### Data provided

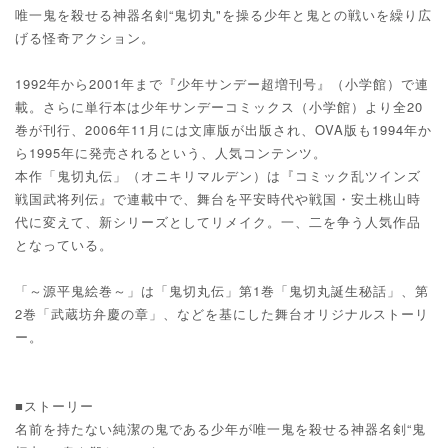
唯一鬼を殺せる神器名剣“鬼切丸"を操る少年と鬼との戦いを繰り広
げる怪奇アクション。
1992年から2001年まで『少年サンデー超増刊号』（小学館）で連
載。さらに単行本は少年サンデーコミックス（小学館）より全20
巻が刊行、2006年11月には文庫版が出版され、OVA版も1994年か
ら1995年に発売されるという、人気コンテンツ。
本作「鬼切丸伝」（オニキリマルデン）は『コミック乱ツインズ
戦国武将列伝』で連載中で、舞台を平安時代や戦国・安土桃山時
代に変えて、新シリーズとしてリメイク。一、二を争う人気作品
となっている。
「～源平鬼絵巻～」は「鬼切丸伝」第1巻「鬼切丸誕生秘話」、第
2巻「武蔵坊弁慶の章」、などを基にした舞台オリジナルストーリ
ー。
■ストーリー
名前を持たない純潔の鬼である少年が唯一鬼を殺せる神器名剣“鬼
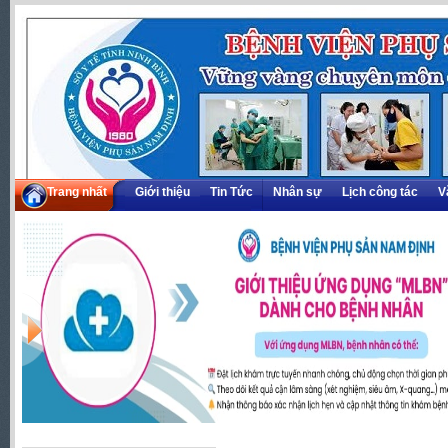
Trang nhất
Giới thiệu
Tin Tức
Nhân sự
Lịch công tác
V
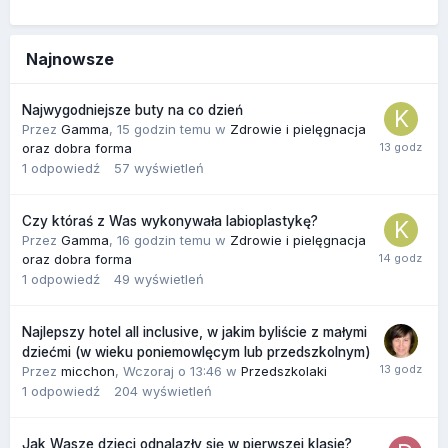
Najnowsze
Najwygodniejsze buty na co dzień
Przez
Gamma
,
15 godzin temu
w
Zdrowie i pielęgnacja
oraz dobra forma
1
odpowiedź
57
wyświetleń
Czy któraś z Was wykonywała labioplastykę?
Przez
Gamma
,
16 godzin temu
w
Zdrowie i pielęgnacja
oraz dobra forma
1
odpowiedź
49
wyświetleń
Najlepszy hotel all inclusive, w jakim byliście z małymi
dziećmi (w wieku poniemowlęcym lub przedszkolnym)
Przez
micchon
,
Wczoraj o 13:46
w
Przedszkolaki
1
odpowiedź
204
wyświetleń
Jak Wasze dzieci odnalazły się w pierwszej klasie?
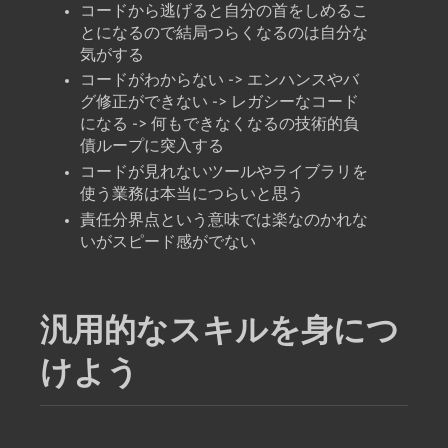
コードから逃げると自分の首をしめるこ
とになるので結局つらくなるのは自分な
気がする
コードがわからない -> エンハンスやバ
グ修正ができない -> レガシーなコード
になる -> 何もできなくなるの技術的負
債ループに突入する
コードが見れないツールやライブラリを
使う業務は本当につらいと思う
責任分界点という意味では楽なのかれな
いがスピード感がでない
汎用的なスキルを身につ
けよう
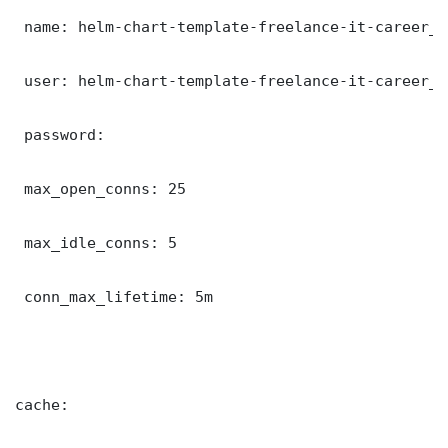
 name: helm-chart-template-freelance-it-career_db
 user: helm-chart-template-freelance-it-career_us
 password: 

 max_open_conns: 25

 max_idle_conns: 5

 conn_max_lifetime: 5m

cache:
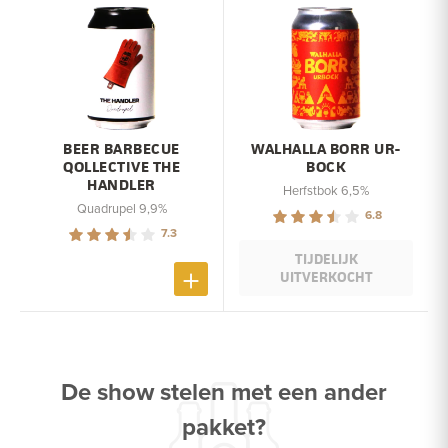
BEER BARBECUE
WALHALLA BORR UR-
QOLLECTIVE THE
BOCK
HANDLER
Herfstbok 6,5%
Quadrupel 9,9%
6.8
7.3
TIJDELIJK
UITVERKOCHT
De show stelen met een ander
pakket?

### Work to be completed
Could you set down every entry above exactly as it stands, with no images?

### Solution for this exercise
唯一鬼を殺せる神器名剣“鬼切丸"を操る少年と鬼との戦いを繰り広
げる怪奇アクション。
1992年から2001年まで『少年サンデー超増刊号』（小学館）で連
載。さらに単行本は少年サンデーコミックス（小学館）より全20
巻が刊行、2006年11月には文庫版が出版され、OVA版も1994年か
ら1995年に発売されるという、人気コンテンツ。
本作「鬼切丸伝」（オニキリマルデン）は『コミック乱ツインズ
戦国武将列伝』で連載中で、舞台を平安時代や戦国・安土桃山時
代に変えて、新シリーズとしてリメイク。一、二を争う人気作品
となっている。
「～源平鬼絵巻～」は「鬼切丸伝」第1巻「鬼切丸誕生秘話」、第
2巻「武蔵坊弁慶の章」、などを基にした舞台オリジナルストーリ
ー。
■ストーリー
名前を持たない純潔の鬼である少年が唯一鬼を殺せる神器名剣“鬼
Trang nhất
Giới thiệu
Tin Tức
Nhân sự
Lịch công tác
V
Najnowsze
Najwygodniejsze buty na co dzień
Przez
Gamma
,
15 godzin temu
w
Zdrowie i pielęgnacja
oraz dobra forma
1
odpowiedź
57
wyświetleń
Czy któraś z Was wykonywała labioplastykę?
Przez
Gamma
,
16 godzin temu
w
Zdrowie i pielęgnacja
oraz dobra forma
1
odpowiedź
49
wyświetleń
Najlepszy hotel all inclusive, w jakim byliście z małymi
dziećmi (w wieku poniemowlęcym lub przedszkolnym)
Przez
micchon
,
Wczoraj o 13:46
w
Przedszkolaki
1
odpowiedź
204
wyświetleń
Jak Wasze dzieci odnalazły się w pierwszej klasie?
コードから逃げると自分の首をしめるこ
とになるので結局つらくなるのは自分な
気がする
コードがわからない -> エンハンスやバ
グ修正ができない -> レガシーなコード
になる -> 何もできなくなるの技術的負
債ループに突入する
コードが見れないツールやライブラリを
使う業務は本当につらいと思う
責任分界点という意味では楽なのかれな
いがスピード感がでない
汎用的なスキルを身につ
けよう
 name: helm-chart-template-freelance-it-career_db
 user: helm-chart-template-freelance-it-career_us
 password: 

 max_open_conns: 25

 max_idle_conns: 5

 conn_max_lifetime: 5m

cache:
BEER BARBECUE
WALHALLA BORR UR-
QOLLECTIVE THE
BOCK
HANDLER
Herfstbok 6,5%
Quadrupel 9,9%
6.8
7.3
TIJDELIJK
UITVERKOCHT
De show stelen met een ander
pakket?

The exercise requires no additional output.